Ich hab ihn mit Onbaord Sound Verglichen der Onbaord sund klingt subjektiv Besser! und rauscht viel weniger.
das konnte ich auch Messen:
https://www.computerbase.de/forum/threads/sharkoon-gaming-dac-messungen.1938761/post-24061507

Varios schrieb:
Also ich habe jetzt die In Ear mal angeschlossen und genau das selbe Problem. Starkes Grundrauschen
Das ist ganz normal! das steht quasi sogar auf der Packung... man muss es nur umrechnen.
Du nimmst die Empfindlichkeit deiner Kopfhörer mal der Ausgangsspannung von dem DAC (2Vrms)
davon ziehst du die angeblichen bis zu 100dB Dynamik ab und dan hast du dein Grund rauschen in dB SPL.
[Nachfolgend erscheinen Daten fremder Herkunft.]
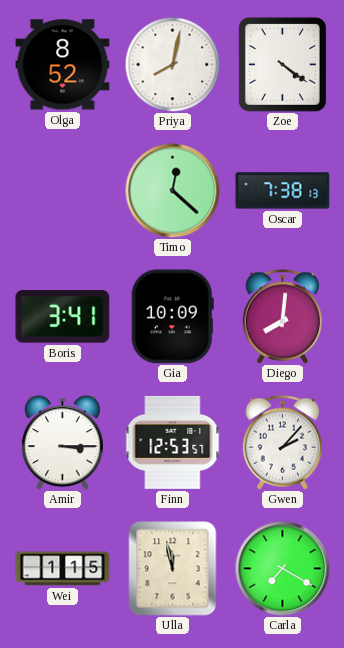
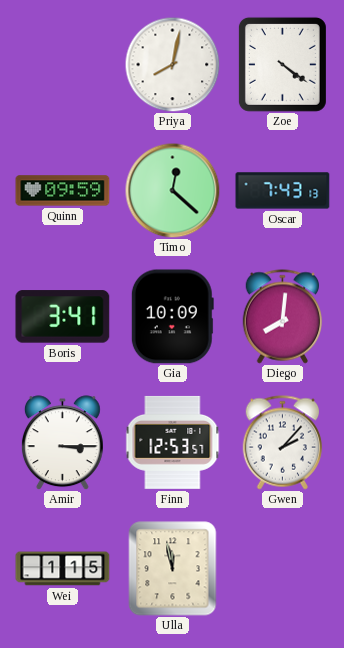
Olga: 8:52 -> none
Quinn: none -> 09:59
Oscar: 7:38 -> 7:43
Carla: 7:20 -> none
TL;DR für empfindliche in Ears und alles unter ~80Ohm ist der DAC vollkommen ungeeignet!

Der Kabelbinder schrieb:
Zum Beispiel den VXLR Plus von Rode.
https://www.thomann.de/de/the_t.bone_cc_100_rc_ew.htm
Ich gehe stark davon aus das der kompatibel ist... müsste man aber mal ne nette mail an den thonam Support schreiben und fragen was die Phantom Spannung bei diesem Mikrofon ist
 
Zuletzt bearbeitet:
lamda schrieb:
TL;DR für empfindliche in Ears und alles unter ~80Ohm ist der DAC vollkommen ungeeignet!

Ich habe jetzt zum ersten Mal 08/15 In-Ears an den Sharkoon DAC gesteckt, die rauschen in der Tat ziemlich, sogar wenn gar kein Ton abgespielt wird. Hab zwei verschiedene In-Ears getestet. Das kann der 10€ Apple DAC Klinkenadapter oder der USB-Stick von Delock besser.

Wenn ich aber was mit dem Mikrofon der In-Ears am Sharkoon DAC einspreche und dann mit einem DT 770 mit 80 Ohm abhöre, dann klingt das durchaus akzeptabel. Ordentliche Lautstärke und das Rauschen ist dann auch weg (oder so viel leiser, dass ich es nicht mehr wahrnehme)
Da muss also dennoch ein anderes Problem vorliegen. Wie auch immer, @Varios, schick das Teil zurück und gut ist.
 
calippo schrieb:
Würde ich so machen, anderen USB Port hast Du schon ausprobiert?
Auch mal Front-USB und die hinteren USB Ports direkt auf dem Board gegentesten.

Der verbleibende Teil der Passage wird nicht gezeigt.